Handler v. Centerview Partners Holdings L.P.

Decision Date13 February 2023
Docket Number2022-0672-SG
PartiesHandler v. Centerview Partners Holdings L.P.,
CourtCourt of Chancery of Delaware
Michael A. Barlow, Esquire Daniel J. McBride, Esquire Eliezer Y. Feinstein, Esquire Abrams & Bayliss LLP 20 Montchanin Road, Suite 200 Wilmington, DE 19807

Dear Counsel:

This letter addresses plaintiff David Handler's Motion to Compel Production of Documents and Information from Defendant Centerview Partners Holdings L.P. (the "Motion"). For the reasons explained below, I recommend that the Motion be granted in part and denied in part. This is a final report pursuant to Court of Chancery Rule 144.

I. BACKGROUND

On August 1, 2022, plaintiff David Handler ("Plaintiff," or "Handler"), in his alleged capacity as a partner of Centerview Partners Holdings L.P. ("Defendant," or "Centerview Topco"), initiated this action seeking to compel the inspection of books and records of Centerview Topco pursuant to 6 Del. C. § 17-305.

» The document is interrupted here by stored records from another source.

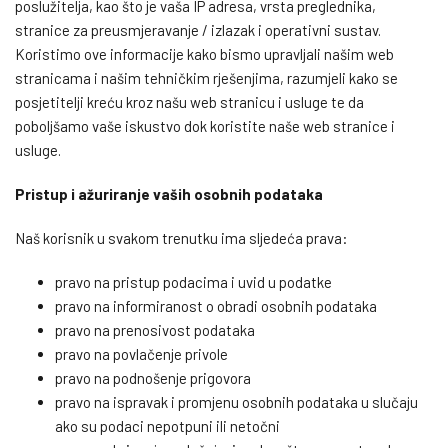
poslužitelja, kao što je vaša IP adresa, vrsta preglednika,
stranice za preusmjeravanje / izlazak i operativni sustav.
Koristimo ove informacije kako bismo upravljali našim web
stranicama i našim tehničkim rješenjima, razumjeli kako se
posjetitelji kreću kroz našu web stranicu i usluge te da
poboljšamo vaše iskustvo dok koristite naše web stranice i
usluge.
Pristup i ažuriranje vaših osobnih podataka
Naš korisnik u svakom trenutku ima sljedeća prava:
pravo na pristup podacima i uvid u podatke
pravo na informiranost o obradi osobnih podataka
pravo na prenosivost podataka
pravo na povlačenje privole
pravo na podnošenje prigovora
pravo na ispravak i promjenu osobnih podataka u slučaju
ako su podaci nepotpuni ili netočni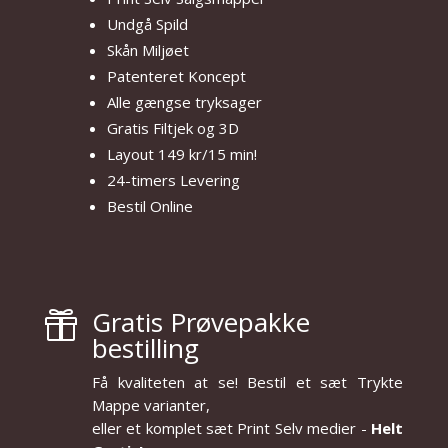
Undgå Spild
Skån Miljøet
Patenteret Koncept
Alle gængse tryksager
Gratis Filtjek og 3D
Layout 149 kr/15 min!
24-timers Levering
Bestil Online
Gratis Prøvepakke

bestilling
Få kvaliteten at se! Bestil et sæt Trykte
Mappe varianter,
eller et komplet sæt Print Selv medier -
Helt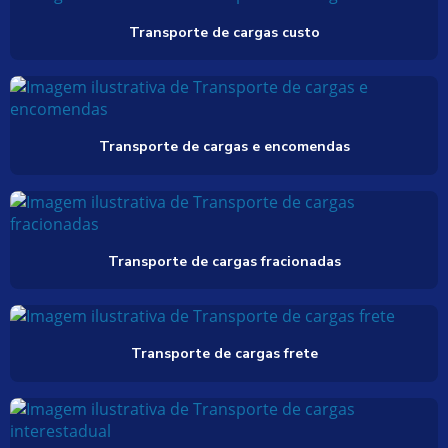
Transporte de cargas custo
Transporte de cargas e encomendas
Transporte de cargas fracionadas
Transporte de cargas frete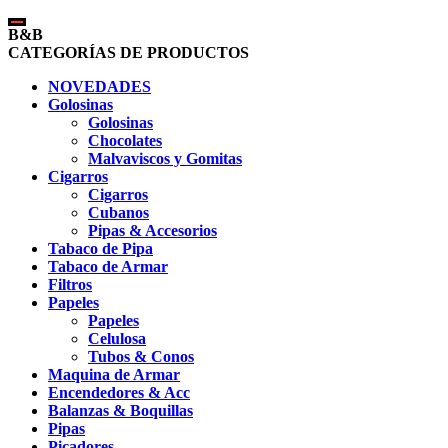
B&B
CATEGORÍAS DE PRODUCTOS
NOVEDADES
Golosinas
Golosinas
Chocolates
Malvaviscos y Gomitas
Cigarros
Cigarros
Cubanos
Pipas & Accesorios
Tabaco de Pipa
Tabaco de Armar
Filtros
Papeles
Papeles
Celulosa
Tubos & Conos
Maquina de Armar
Encendedores & Acc
Balanzas & Boquillas
Pipas
Picadores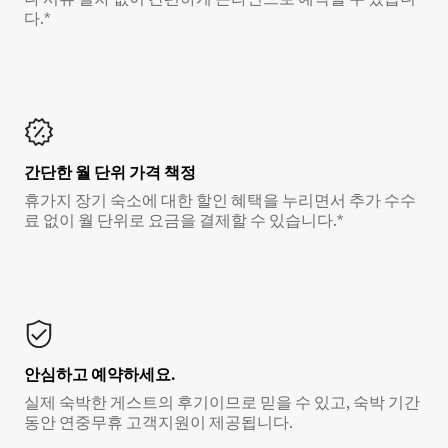
다.*
간단한 월 단위 가격 책정
휴가지 장기 숙소에 대한 할인 혜택을 누리면서 추가 수수
료 없이 월 단위로 요금을 결제할 수 있습니다.*
안심하고 예약하세요.
실제 숙박한 게스트의 후기이므로 믿을 수 있고, 숙박 기간
동안 연중무휴 고객지원이 제공됩니다.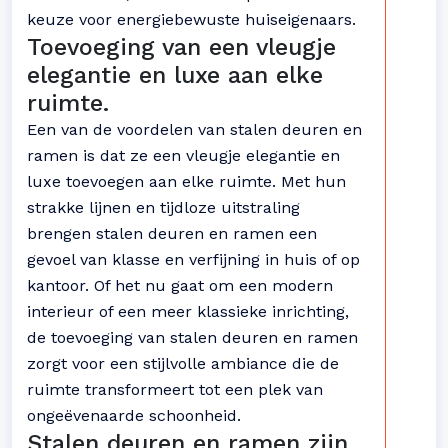
keuze voor energiebewuste huiseigenaars.
Toevoeging van een vleugje
elegantie en luxe aan elke
ruimte.
Een van de voordelen van stalen deuren en
ramen is dat ze een vleugje elegantie en
luxe toevoegen aan elke ruimte. Met hun
strakke lijnen en tijdloze uitstraling
brengen stalen deuren en ramen een
gevoel van klasse en verfijning in huis of op
kantoor. Of het nu gaat om een modern
interieur of een meer klassieke inrichting,
de toevoeging van stalen deuren en ramen
zorgt voor een stijlvolle ambiance die de
ruimte transformeert tot een plek van
ongeëvenaarde schoonheid.
Stalen deuren en ramen zijn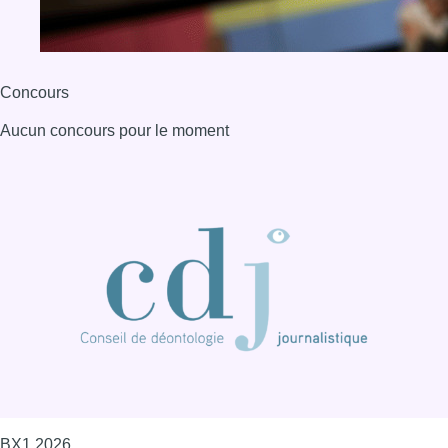
Concours
Aucun concours pour le moment
BX1 2026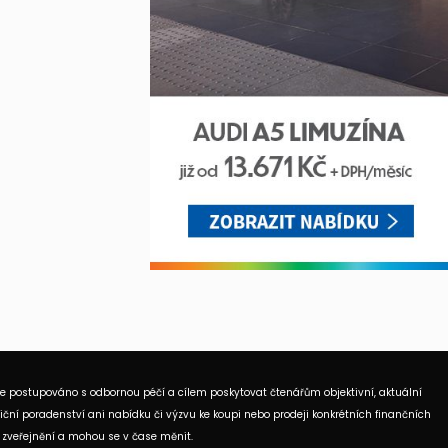
je postupováno s odbornou péčí a cílem poskytovat čtenářům objektivní, aktuální
ční poradenství ani nabídku či výzvu ke koupi nebo prodeji konkrétních finančních
 zveřejnění a mohou se v čase měnit.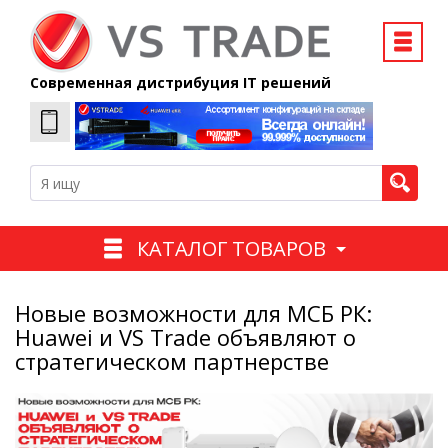
Современная дистрибуция IT решений
КАТАЛОГ ТОВАРОВ
Новые возможности для МСБ РК:
Huawei и VS Trade объявляют о
стратегическом партнерстве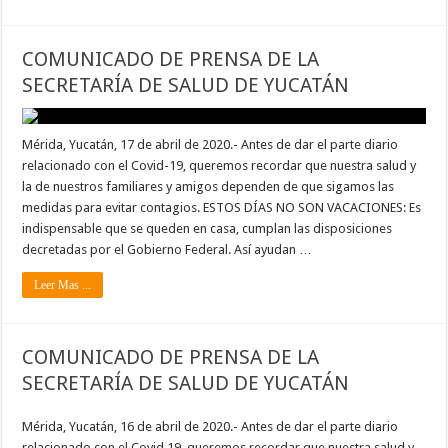
COMUNICADO DE PRENSA DE LA
SECRETARÍA DE SALUD DE YUCATÁN
Mérida, Yucatán, 17 de abril de 2020.- Antes de dar el parte diario
relacionado con el Covid-19, queremos recordar que nuestra salud y
la de nuestros familiares y amigos dependen de que sigamos las
medidas para evitar contagios. ESTOS DÍAS NO SON VACACIONES: Es
indispensable que se queden en casa, cumplan las disposiciones
decretadas por el Gobierno Federal. Así ayudan …
Leer Mas ...
COMUNICADO DE PRENSA DE LA
SECRETARÍA DE SALUD DE YUCATÁN
Mérida, Yucatán, 16 de abril de 2020.- Antes de dar el parte diario
relacionado con el Covid 19, queremos recordar que nuestra salud y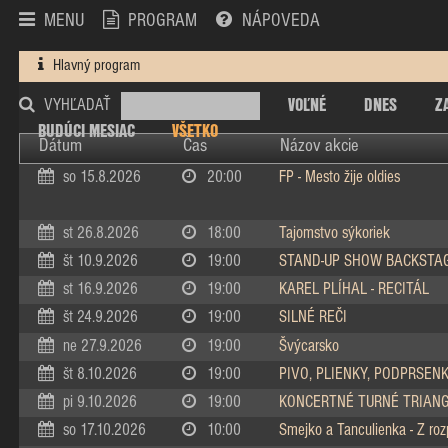
MENU
PROGRAM
NÁPOVEDA
Hlavný program
VOĽNÉ
DNES
Z
VYHĽADAŤ
BUDÚCI MESIAC
VŠETKO
Dátum
Čas
Názov akcie
so 15.8.2026
20:00
FP - Mesto žije oldies
st 26.8.2026
18:00
Tajomstvo sýkoriek
št 10.9.2026
19:00
STAND-UP SHOW BACKSTA
st 16.9.2026
19:00
KAREL PLÍHAL - RECITÁL
št 24.9.2026
19:00
SILNÉ REČI
ne 27.9.2026
19:00
Švýcarsko
št 8.10.2026
19:00
PIVO, PLIENKY, PODPRSEN
pi 9.10.2026
19:00
KONCERTNÉ TURNÉ TRIAN
so 17.10.2026
10:00
Smejko a Tanculienka - Z ro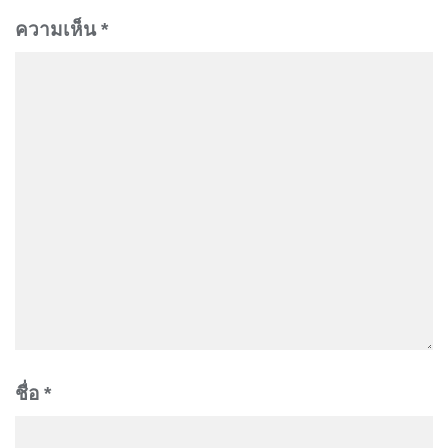
ความเห็น
*
ชื่อ
*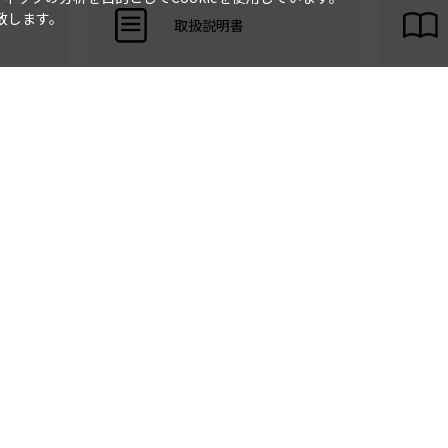
致します。
取扱説明書
製品に関する重要なお知ら
詳しくはこちら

According to his books and records complaint, Plaintiff joined Centerview in 2008 when he founded Centerview's Tech Team and became a partner of Centerview Topco's wholly owned broker subsidiary, Centerview Partners LLC, and Centerview's advisory business, Centerview Partners Advisory Holdings LLC. Verified Compl. to Compel Inspection of Books and Records ¶ 3, Dkt. No. 1 [hereinafter the "Handler Compl."]. In 2012, Centerview founders Robert Pruzan and Blair Effron "offered Handler a partnership with broader longer-term equity and economics in the overall business to be held through" Centerview Topco, and the parties thereafter operated under an oral partnership agreement. Handler Compl. ¶¶ 4-5. When, in 2021, Pruzan and Effron sought to renegotiate that arrangement, Handler served his demand, seeking to inspect eighteen categories of books and records of Centerview Topco.[1] Id. ¶¶ 7, 29.

On August 29, 2022, Centerview Topco filed its own complaint against Handler in a related action, Centerview Partners Holdings L.P. v. Handler, C. A. No. 2022-0767-SG (the "Substantive Action"), seeking, among other things, a declaratory judgment that Handler "is not and never has been a partner (limited or otherwise) of" Centerview Topco. Centerview Partners Holdings L.P. v. Handler, C. A. No. 2022-0767-SG, Verified Complaint, Dkt. No. 1, "Prayer for Relief" [hereinafter the "Centerview Compl."]. The complaint in that action alleges that between 2012 and 2013, the parties negotiated a draft partnership agreement, but Handler refused to sign it. Id. ¶ 2. A partnership agreement for Centerview Topco (the "L.P. Agreement") was later finalized and executed in November 2013 by Pruzan and Effron, but not Handler. Id. ¶¶ 42, 44-45. According to Centerview Topco's complaint, between 2012 and 2021, "Handler never claimed to be (or acted as if he was) a Topco limited partner," nor did he receive a Schedule K-1 federal tax form reporting income, losses and dividends for Centerview Topco,[2] as Centerview Topco's other partners received in that period. Id. ¶ 6; Def.'s Opp'n to Pl.'s Mot. to Compel ¶ 4, Dkt. No. 66 [hereinafter "Opp'n"].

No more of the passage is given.